Por conta disso, ela acredita que empresas de mídia donas de veículos tradicionais devem se aproveitar da experiência que tem em áreas como o desenvolvimento de conteúdo para ocupar espaço em novas mídias. Empresas norte-americanas líderes de mercado, caso da Turner, estão investindo bilhões de dólares em pesquisa e experimentação de novos formatos, conversando com empresas inovadoras, como o YouTube, para tentar descobrir como rentabilizar sobre programas de audiências altíssimas, mas que ainda não têm um modelo de negócios adequado. “Temos que ajudar os anunciantes a encontrarem seu rumo nessa selva digital”, diz.

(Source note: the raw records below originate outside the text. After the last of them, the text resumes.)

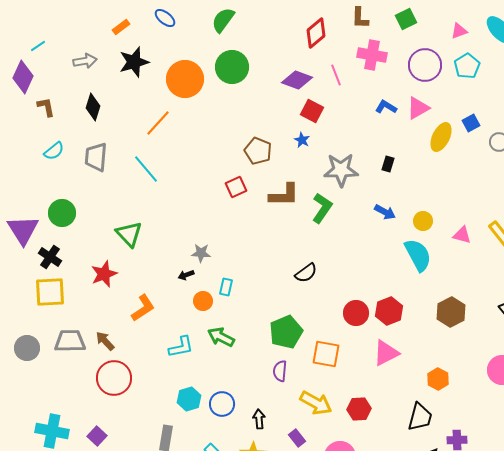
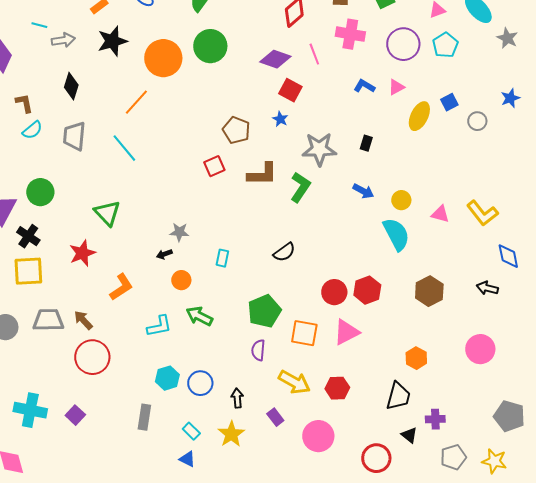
cyan line: (38, 46) -> (39, 25), moved, turned 49
brown L-shape: (46, 107) -> (24, 103), moved
pink triangle: (418, 108) -> (396, 87), size x0.7
cyan rectangle: (226, 287) -> (222, 258), moved
pink triangle: (386, 353) -> (346, 332), moved

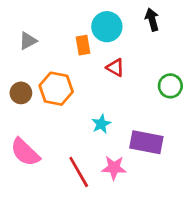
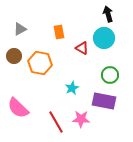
cyan circle: (107, 27) -> (104, 38), moved
green circle: (170, 86) -> (110, 75), moved
brown circle: (21, 93) -> (14, 56), moved

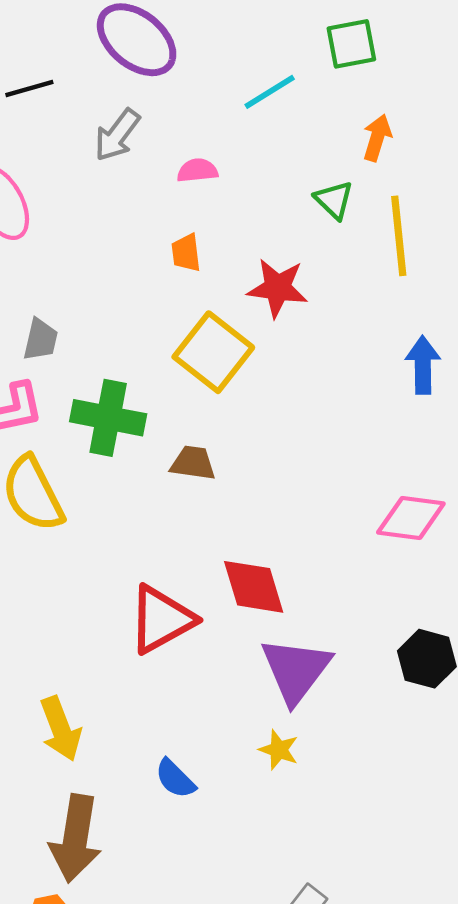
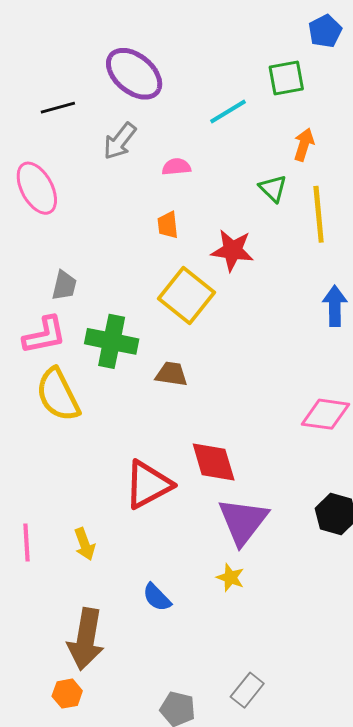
yellow arrow: (61, 729) -> (85, 544), moved, size x0.7

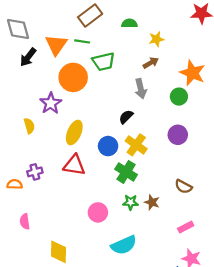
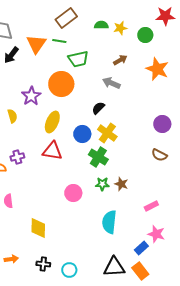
yellow star: (156, 39) -> (120, 28), moved
orange circle: (73, 77) -> (61, 84), moved
gray arrow: (141, 89) -> (111, 83), turned 126
green circle: (179, 97) -> (145, 35), moved
purple circle: (178, 135) -> (162, 124), moved
brown semicircle: (183, 187) -> (159, 155), moved
cyan semicircle: (124, 245) -> (109, 222), moved, turned 120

Nesse cenário, algumas das mídias que parecem mais promissoras, segundo Luoise, são o vídeo on-demand, “cada vez mais popular nos EUA”; a internet, alavancada pela popularização de vídeos, que hoje atrai investimentos publicitários de US$ 17 bilhões, e deve chegar aos US$ 27 bilhões, em 2009; e a IPTV, TV pela internet, que traz como vantagem o monitoramento dos hábitos de consumo de mídia de cada consumidor e, em função disso, permite o oferecimento de ofertas customizadas. Celulares também já são bastante usados para interação em programas, além de transmitirem programas jornalísticos e de entretenimento. E, por fim, os videogames, extremamente populares entre as novas gerações.